Once installed, invoking the linting tools is straightforward. From TIGRE's Python directory:

# Run in current directory & subdirectories
$ flake8 .
$ black .

# Or specify a file
$ flake8 ./example.py
$ black ./example.py

pre-commit may also be manually invoked, which will run flake8 and black against all staged files:

$ pre-commit run
flake8...................................................................Passed
black....................................................................Passed
Check for merge conflicts................................................Passed
Check Toml...........................................(no files to check)Skipped
Check Yaml...........................................(no files to check)Skipped
Fix End of Files.........................................................Passed
Mixed line ending........................................................Passed
check blanket noqa.......................................................Passed

NOTE: pre-commit may also be manually invoked against all files (staged and unstaged) using the pre-commit run --all-files.
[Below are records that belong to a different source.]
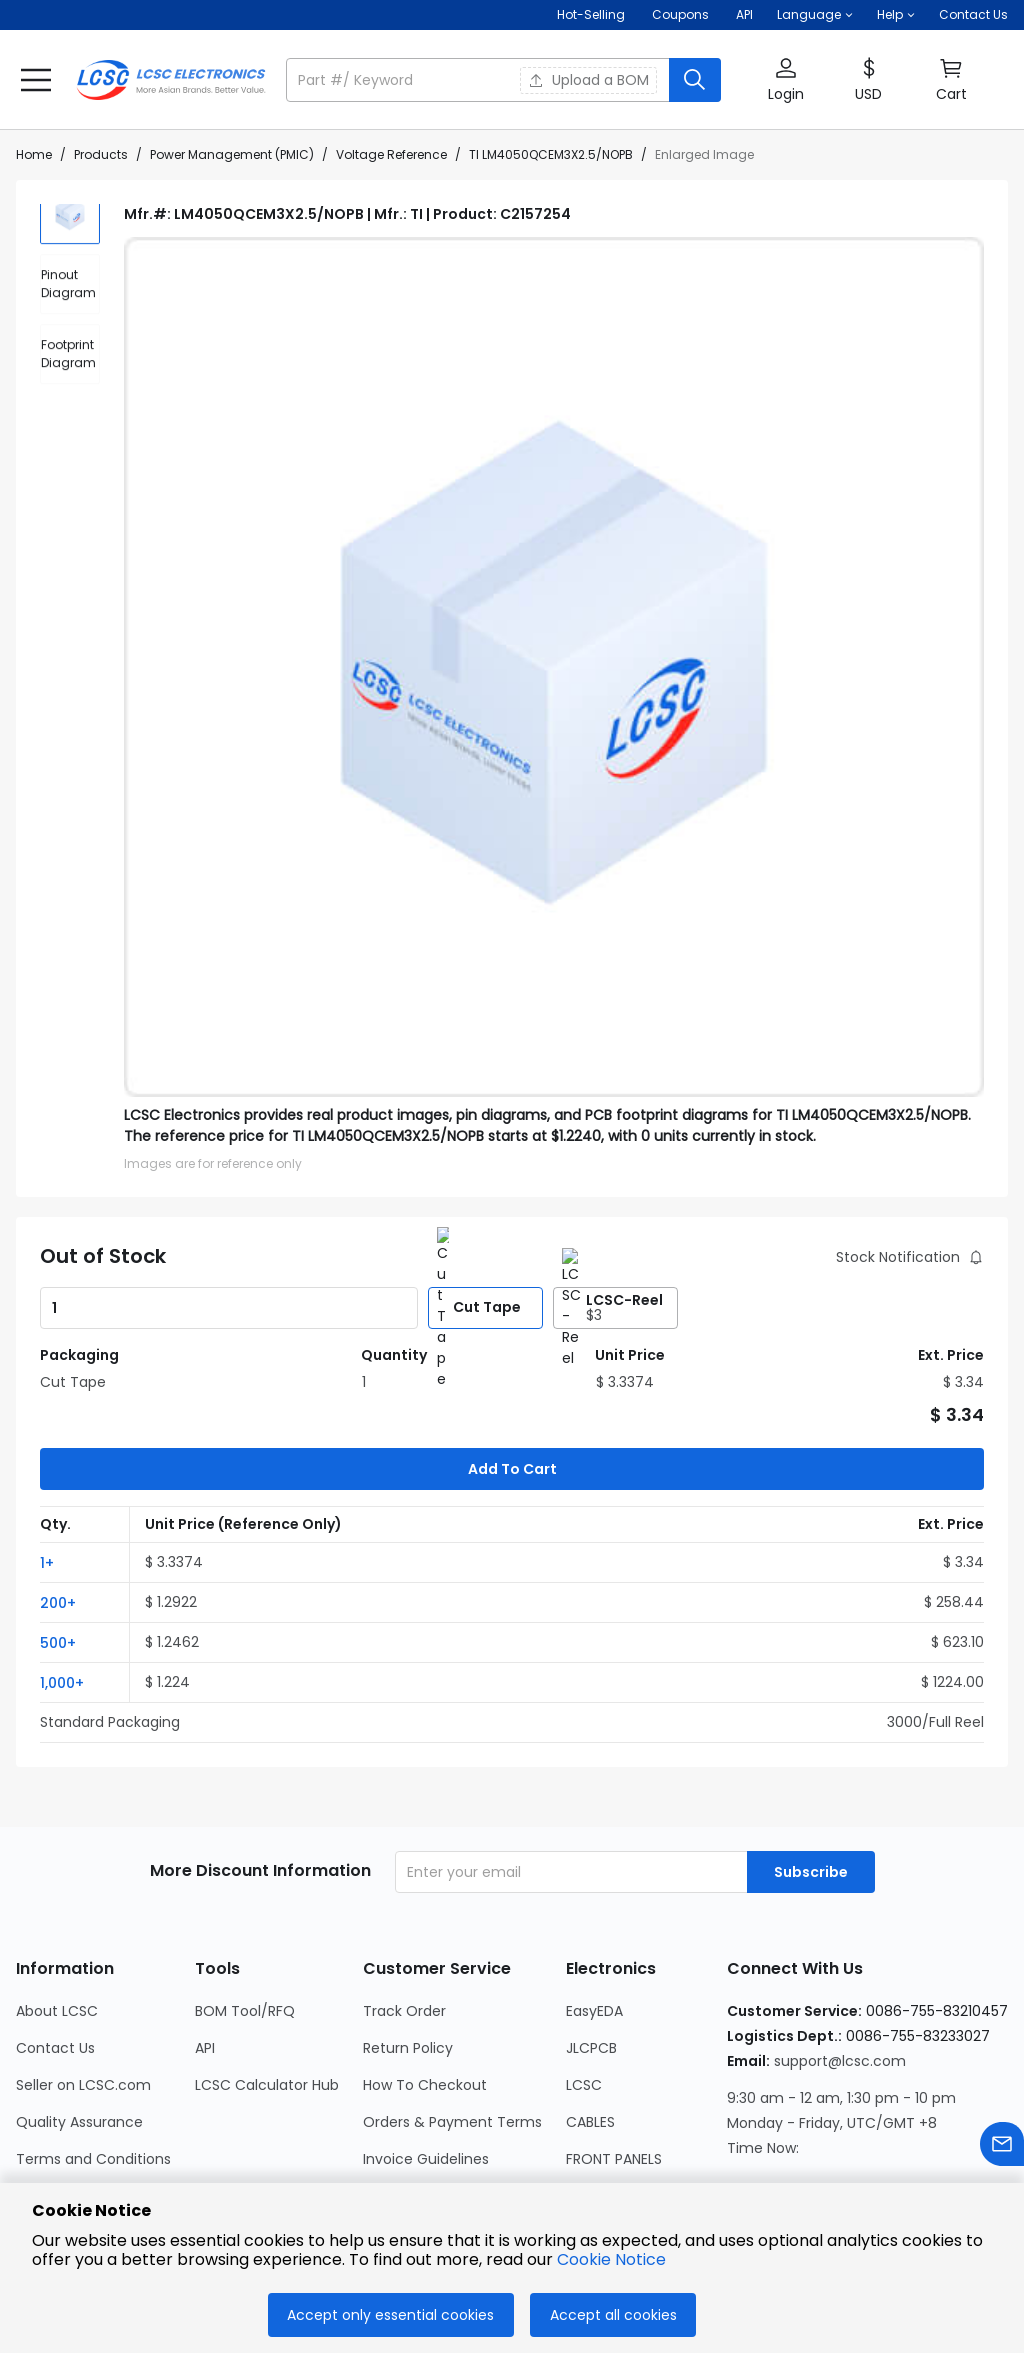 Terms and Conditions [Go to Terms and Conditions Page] (93, 2060)
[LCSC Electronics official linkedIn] (850, 2151)
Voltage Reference (391, 154)
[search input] (479, 80)
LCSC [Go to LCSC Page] (584, 1986)
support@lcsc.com (840, 1962)
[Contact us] (1002, 2147)
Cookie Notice (611, 2259)
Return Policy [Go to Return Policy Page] (408, 1949)
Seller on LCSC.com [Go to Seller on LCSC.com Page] (83, 1986)
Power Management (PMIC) (232, 154)
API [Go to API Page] (205, 1949)
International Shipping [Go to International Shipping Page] (439, 2097)
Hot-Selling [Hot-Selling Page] (592, 14)
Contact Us (973, 14)
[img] (70, 234)
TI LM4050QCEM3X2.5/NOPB (551, 154)
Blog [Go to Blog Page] (30, 2171)
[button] (815, 15)
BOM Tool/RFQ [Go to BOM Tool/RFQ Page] (245, 1912)
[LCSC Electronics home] (171, 80)
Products (101, 154)
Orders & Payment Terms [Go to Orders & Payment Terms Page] (452, 2023)
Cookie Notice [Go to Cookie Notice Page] (64, 2134)
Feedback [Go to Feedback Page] (397, 2134)
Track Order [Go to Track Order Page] (404, 1912)
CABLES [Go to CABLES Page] (590, 2023)
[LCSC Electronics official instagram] (742, 2151)
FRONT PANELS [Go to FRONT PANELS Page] (614, 2060)
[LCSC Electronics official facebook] (796, 2151)
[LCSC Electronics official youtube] (958, 2151)
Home (34, 154)
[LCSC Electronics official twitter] (904, 2151)
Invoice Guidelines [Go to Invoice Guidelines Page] (426, 2060)
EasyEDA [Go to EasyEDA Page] (594, 1912)
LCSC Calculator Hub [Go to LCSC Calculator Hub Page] (267, 1986)
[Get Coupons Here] (680, 15)
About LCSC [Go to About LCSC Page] (57, 1912)
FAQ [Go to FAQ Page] (377, 2171)
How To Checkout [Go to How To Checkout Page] (425, 1986)
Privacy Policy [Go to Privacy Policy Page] (63, 2097)
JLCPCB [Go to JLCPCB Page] (591, 1949)
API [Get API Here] (744, 14)
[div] (70, 304)
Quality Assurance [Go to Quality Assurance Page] (79, 2023)
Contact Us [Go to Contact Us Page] (55, 1949)
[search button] (695, 80) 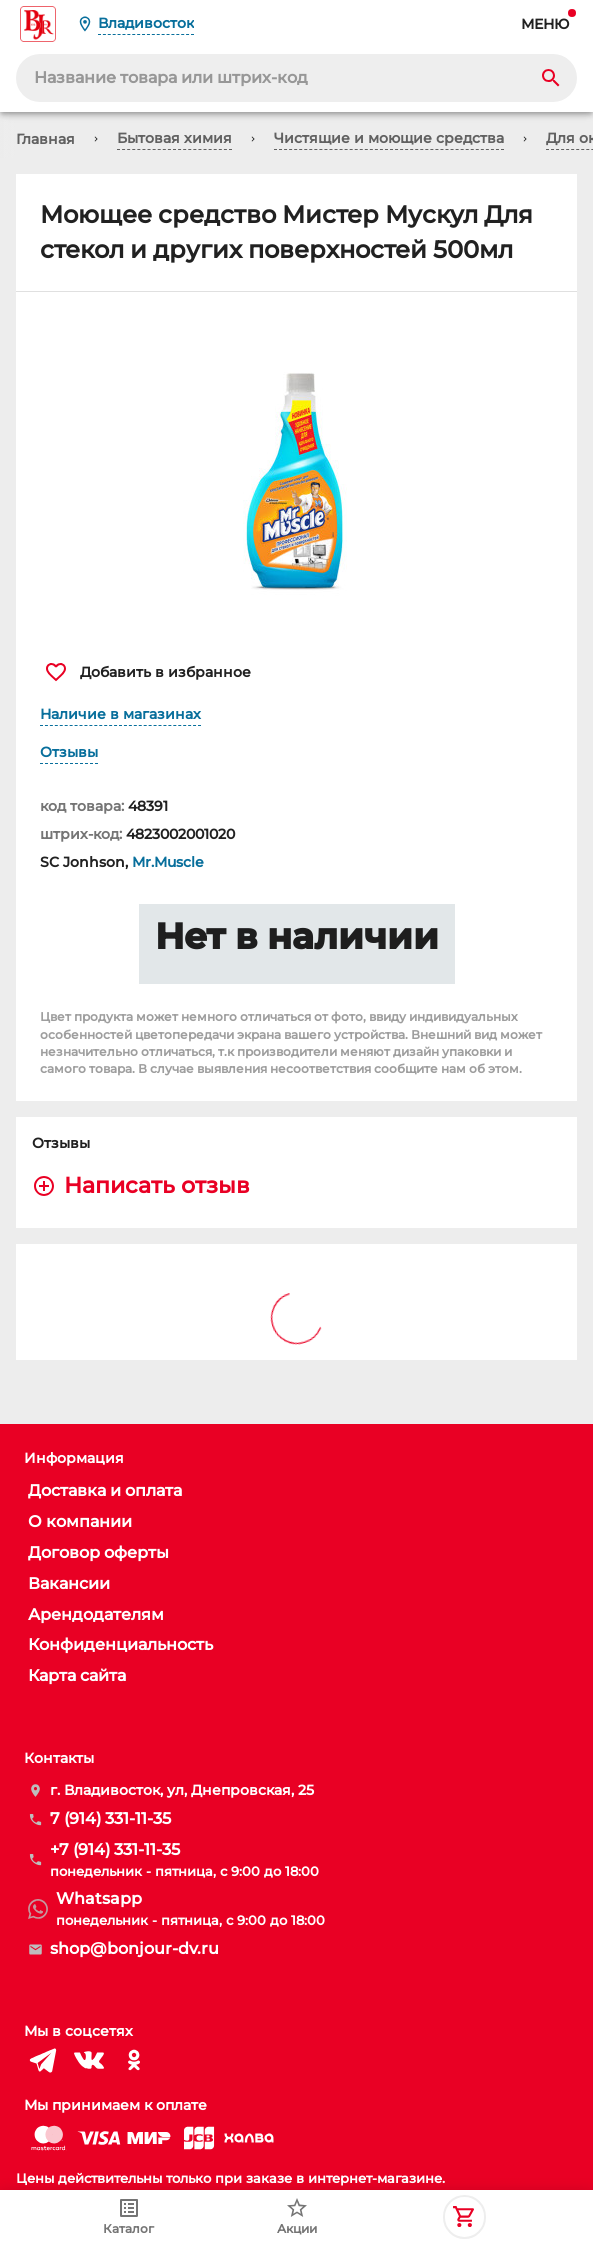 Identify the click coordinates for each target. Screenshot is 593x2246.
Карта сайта (77, 1675)
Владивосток (146, 23)
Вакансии (69, 1583)
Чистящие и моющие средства (389, 138)
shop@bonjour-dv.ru (134, 1948)
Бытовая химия (174, 138)
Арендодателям (96, 1614)
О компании (80, 1521)
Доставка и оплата (105, 1490)
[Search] (551, 78)
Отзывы (69, 752)
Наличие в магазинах (120, 714)
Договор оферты (98, 1552)
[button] (296, 466)
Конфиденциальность (120, 1644) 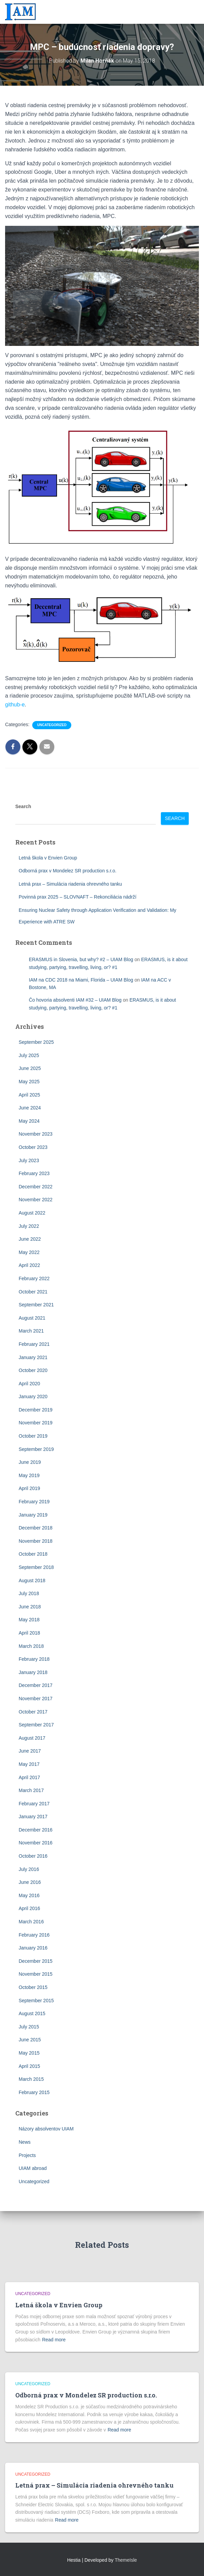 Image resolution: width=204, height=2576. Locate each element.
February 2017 (34, 1803)
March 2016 (31, 1921)
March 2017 (31, 1790)
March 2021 (31, 1331)
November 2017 (36, 1698)
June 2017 (30, 1751)
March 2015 (31, 2079)
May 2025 (29, 1081)
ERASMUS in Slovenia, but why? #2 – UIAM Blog (81, 959)
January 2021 (33, 1357)
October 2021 (33, 1291)
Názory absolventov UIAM (46, 2128)
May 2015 (29, 2053)
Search (23, 806)
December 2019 (36, 1409)
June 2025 (30, 1068)
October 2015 (33, 1987)
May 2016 (29, 1895)
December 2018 (36, 1527)
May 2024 (29, 1121)
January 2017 (33, 1816)
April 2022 (29, 1265)
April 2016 (29, 1908)
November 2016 (36, 1842)
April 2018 (29, 1633)
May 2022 (29, 1252)
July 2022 (29, 1226)
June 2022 (30, 1239)
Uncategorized (51, 725)
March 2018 (31, 1646)
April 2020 (29, 1383)
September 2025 (36, 1042)
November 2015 (36, 1974)
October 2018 (33, 1554)
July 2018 (29, 1593)
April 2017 (29, 1777)
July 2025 (29, 1055)
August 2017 (32, 1738)
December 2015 (36, 1961)
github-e (15, 704)
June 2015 (30, 2039)
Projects (27, 2155)
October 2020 (33, 1370)
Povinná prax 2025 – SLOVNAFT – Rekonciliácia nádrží (77, 897)
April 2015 (29, 2066)
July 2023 (29, 1160)
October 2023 (33, 1147)
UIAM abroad (33, 2168)
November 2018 (36, 1541)
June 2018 (30, 1606)
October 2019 (33, 1436)
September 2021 (36, 1304)
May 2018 (29, 1619)
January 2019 (33, 1515)
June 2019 (30, 1462)
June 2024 (30, 1107)
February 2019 (34, 1501)
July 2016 (29, 1869)
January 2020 (33, 1396)
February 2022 (34, 1278)
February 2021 (34, 1344)
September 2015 (36, 2000)
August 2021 (32, 1318)
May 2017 (29, 1764)
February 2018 (34, 1659)
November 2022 (36, 1199)
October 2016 (33, 1856)
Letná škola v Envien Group (48, 857)
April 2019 (29, 1488)
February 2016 (34, 1935)
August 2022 (32, 1213)
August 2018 (32, 1580)
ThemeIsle (126, 2560)
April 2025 (29, 1095)
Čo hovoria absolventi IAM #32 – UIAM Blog (75, 1000)
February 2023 (34, 1173)
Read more (54, 2339)
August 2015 (32, 2013)
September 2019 (36, 1449)
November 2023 (36, 1134)
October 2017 (33, 1711)
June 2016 (30, 1882)
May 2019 (29, 1475)
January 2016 (33, 1948)
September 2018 (36, 1567)
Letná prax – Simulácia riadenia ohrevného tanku (70, 884)
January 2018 (33, 1672)
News (25, 2142)
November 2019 (36, 1422)
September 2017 (36, 1724)
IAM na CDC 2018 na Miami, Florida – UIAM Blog (81, 980)
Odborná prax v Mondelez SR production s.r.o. (67, 870)
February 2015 (34, 2092)
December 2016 (36, 1830)
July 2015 (29, 2026)
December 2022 (36, 1186)
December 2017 (36, 1685) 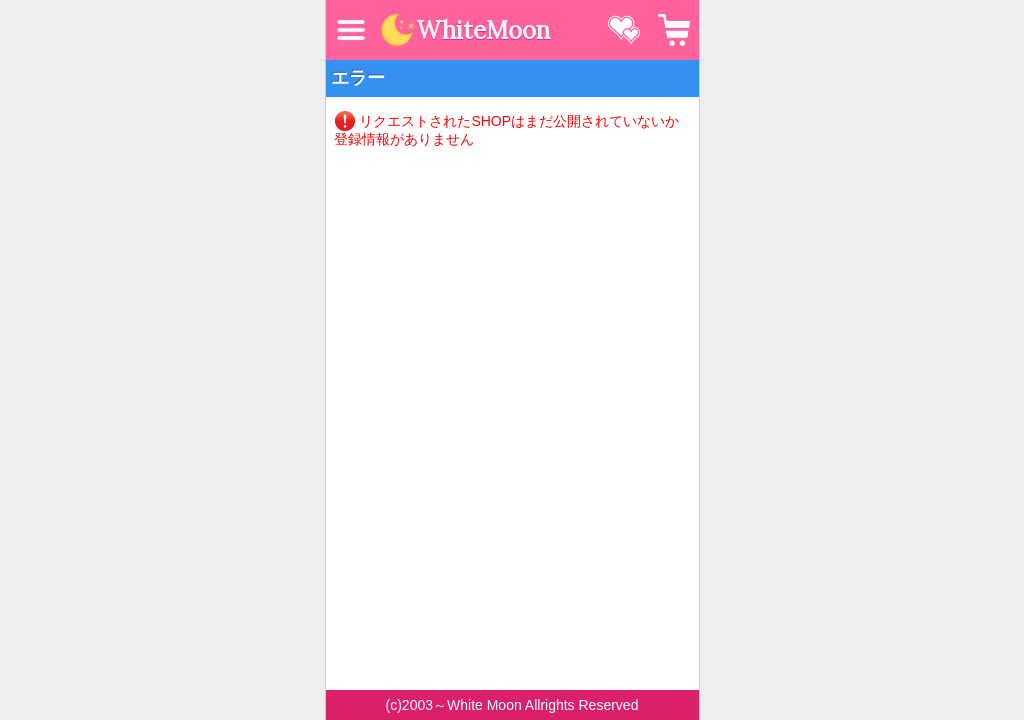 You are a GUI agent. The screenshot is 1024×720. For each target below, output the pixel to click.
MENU (351, 30)
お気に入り (624, 30)
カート (674, 30)
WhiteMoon (483, 31) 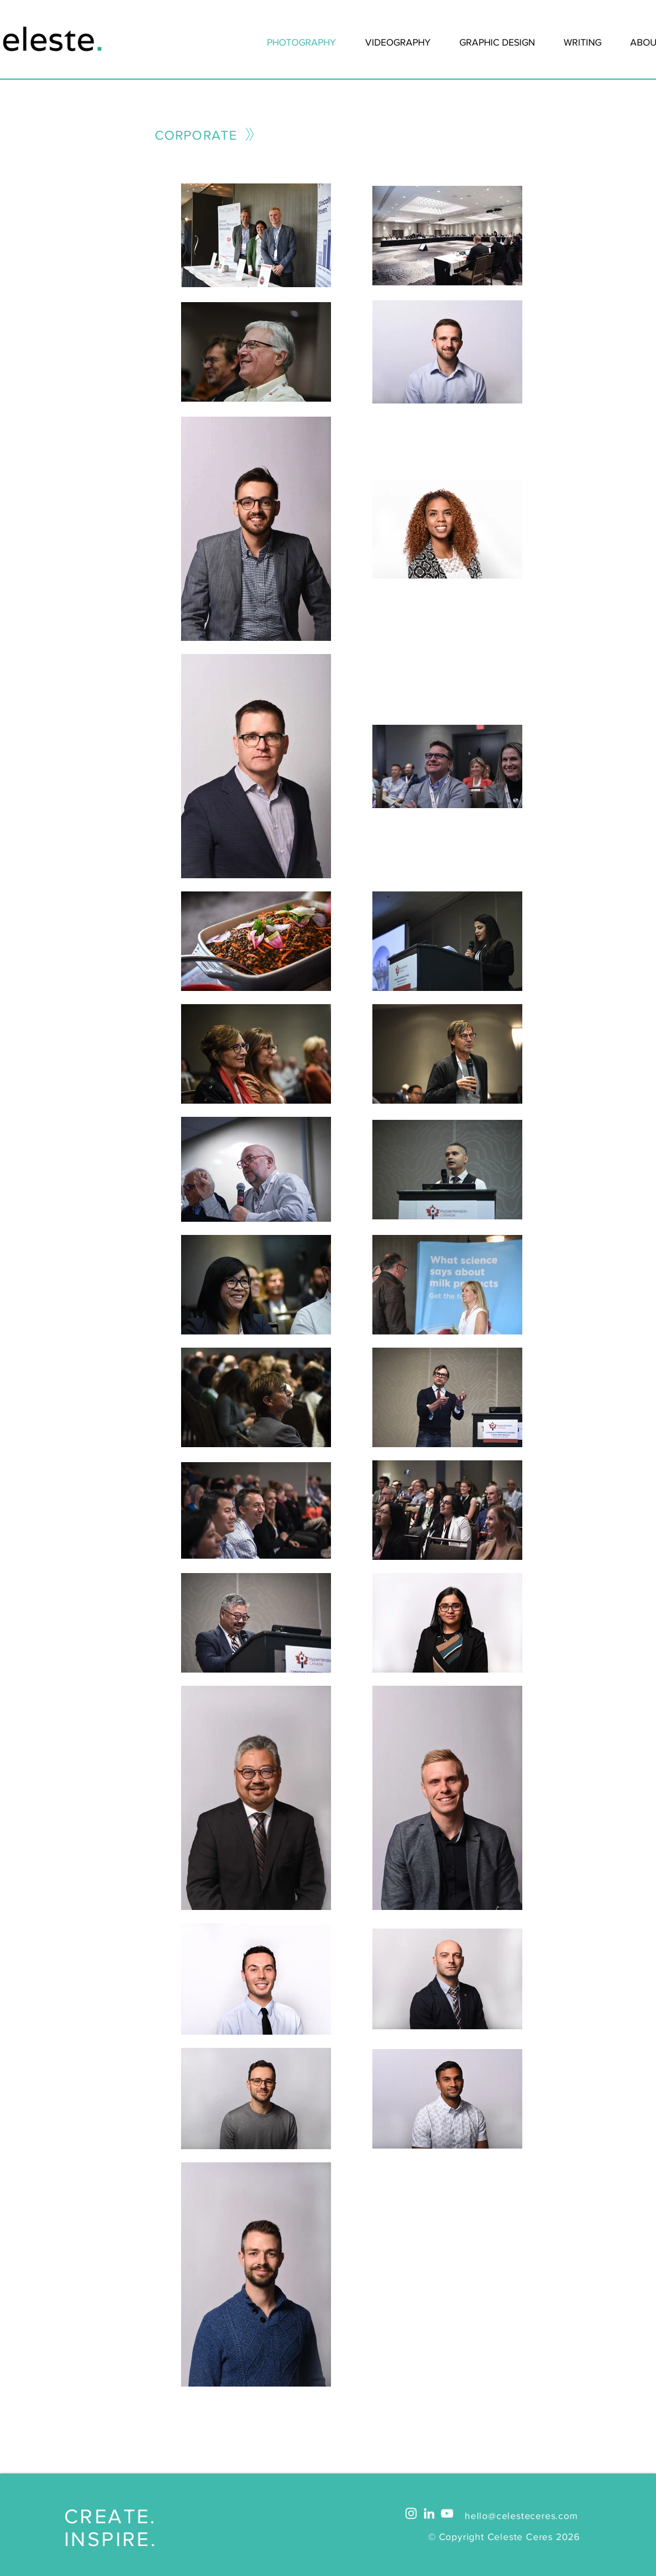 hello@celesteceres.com (521, 2516)
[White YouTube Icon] (447, 2513)
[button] (582, 43)
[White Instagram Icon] (411, 2513)
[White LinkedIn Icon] (429, 2513) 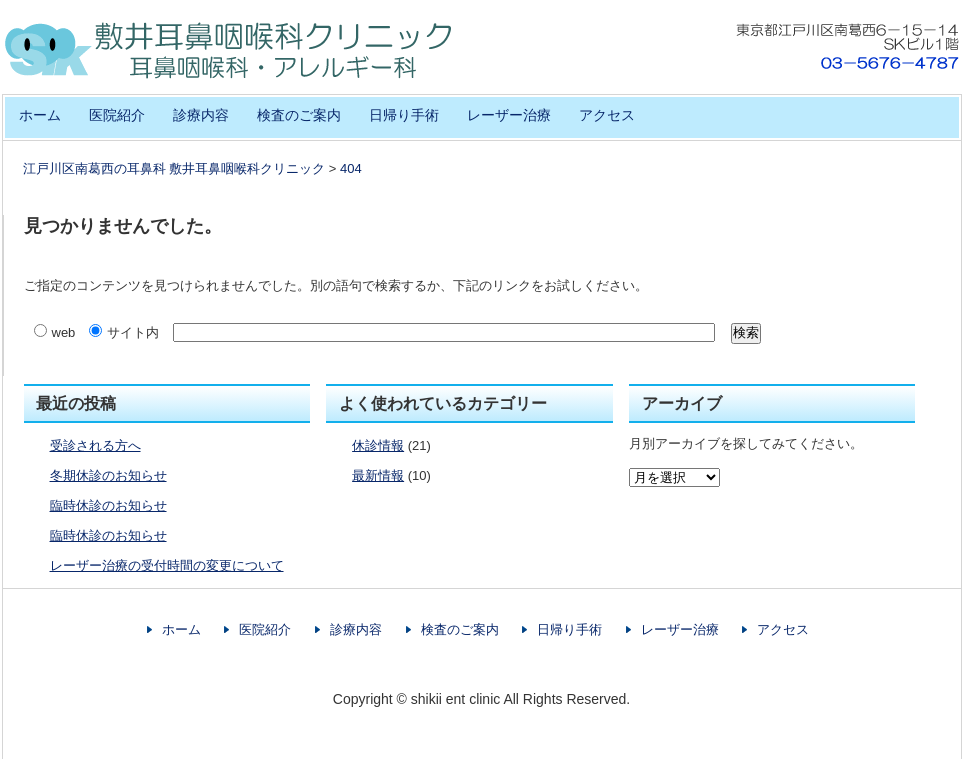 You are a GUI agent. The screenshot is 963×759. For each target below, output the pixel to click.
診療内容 (201, 115)
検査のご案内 (299, 115)
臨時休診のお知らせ (108, 505)
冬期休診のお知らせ (108, 475)
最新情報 (378, 475)
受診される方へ (95, 445)
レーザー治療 (509, 115)
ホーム (40, 115)
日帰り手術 (404, 115)
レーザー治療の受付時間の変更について (167, 565)
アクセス (607, 115)
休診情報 (378, 445)
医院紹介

However, some changes made to Python's TIGRE codebase by black have been manually reverted for readability reasons and should not be committed in their blackened state.

Advanced

If you are doing reconstruction of large datasets, and you want to use swap memory, you will need to deactivate TIGREs pinned memory feature at compile time. This will allow you to use swap memory, but it will make the operators in TIGRE slower, as pinned memory is used for simultaneous memory and compute.

You can do this by calling the setup.py with the flag --no_pinned_memory.